START Input records
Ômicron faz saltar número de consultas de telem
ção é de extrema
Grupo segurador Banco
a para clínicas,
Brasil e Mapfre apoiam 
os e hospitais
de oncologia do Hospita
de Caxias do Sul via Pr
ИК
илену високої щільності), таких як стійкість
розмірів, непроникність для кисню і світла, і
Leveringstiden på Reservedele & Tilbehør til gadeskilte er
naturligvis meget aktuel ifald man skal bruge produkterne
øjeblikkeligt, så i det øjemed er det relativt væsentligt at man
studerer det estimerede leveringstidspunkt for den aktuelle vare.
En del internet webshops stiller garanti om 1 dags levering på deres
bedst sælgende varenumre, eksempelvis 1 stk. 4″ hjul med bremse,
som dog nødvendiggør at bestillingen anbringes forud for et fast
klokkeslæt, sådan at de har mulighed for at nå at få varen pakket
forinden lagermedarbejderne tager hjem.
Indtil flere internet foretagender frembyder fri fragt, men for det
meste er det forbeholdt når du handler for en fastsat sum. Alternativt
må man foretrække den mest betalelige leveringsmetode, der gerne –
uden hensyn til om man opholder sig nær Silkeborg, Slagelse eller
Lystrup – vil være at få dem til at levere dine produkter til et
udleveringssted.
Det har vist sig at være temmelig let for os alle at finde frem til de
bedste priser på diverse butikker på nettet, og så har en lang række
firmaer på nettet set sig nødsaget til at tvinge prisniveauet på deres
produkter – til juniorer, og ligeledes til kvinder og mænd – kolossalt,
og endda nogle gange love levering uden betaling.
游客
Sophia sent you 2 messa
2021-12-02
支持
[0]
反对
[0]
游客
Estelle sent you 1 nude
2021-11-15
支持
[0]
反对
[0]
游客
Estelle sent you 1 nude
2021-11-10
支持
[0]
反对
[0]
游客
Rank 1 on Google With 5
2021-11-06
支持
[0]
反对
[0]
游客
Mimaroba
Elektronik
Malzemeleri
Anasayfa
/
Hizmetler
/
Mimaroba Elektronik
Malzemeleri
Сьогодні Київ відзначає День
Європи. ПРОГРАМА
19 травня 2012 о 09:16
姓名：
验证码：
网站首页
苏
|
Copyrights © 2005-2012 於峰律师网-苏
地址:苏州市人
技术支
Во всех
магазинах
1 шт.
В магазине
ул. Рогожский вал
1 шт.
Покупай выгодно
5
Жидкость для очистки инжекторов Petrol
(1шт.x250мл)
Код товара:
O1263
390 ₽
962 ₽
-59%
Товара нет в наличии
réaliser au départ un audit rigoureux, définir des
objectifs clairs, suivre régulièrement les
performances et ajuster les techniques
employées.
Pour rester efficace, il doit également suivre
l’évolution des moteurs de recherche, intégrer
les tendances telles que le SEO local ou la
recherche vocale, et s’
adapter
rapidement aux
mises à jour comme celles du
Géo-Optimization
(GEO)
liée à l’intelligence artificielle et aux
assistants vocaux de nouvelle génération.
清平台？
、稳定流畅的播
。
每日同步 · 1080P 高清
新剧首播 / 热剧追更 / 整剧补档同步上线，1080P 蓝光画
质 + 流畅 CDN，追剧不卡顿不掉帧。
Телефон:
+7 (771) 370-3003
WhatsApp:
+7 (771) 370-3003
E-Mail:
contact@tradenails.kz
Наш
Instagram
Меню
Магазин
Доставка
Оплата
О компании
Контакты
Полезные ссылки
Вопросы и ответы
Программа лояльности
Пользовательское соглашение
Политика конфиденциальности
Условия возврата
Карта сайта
END Input records
*Brief:* Copy each line of the listing in which the word "være" can be found.

*Response box:*
Lystrup – vil være at få dem til at levere dine produkter til et
Det har vist sig at være temmelig let for os alle at finde frem til de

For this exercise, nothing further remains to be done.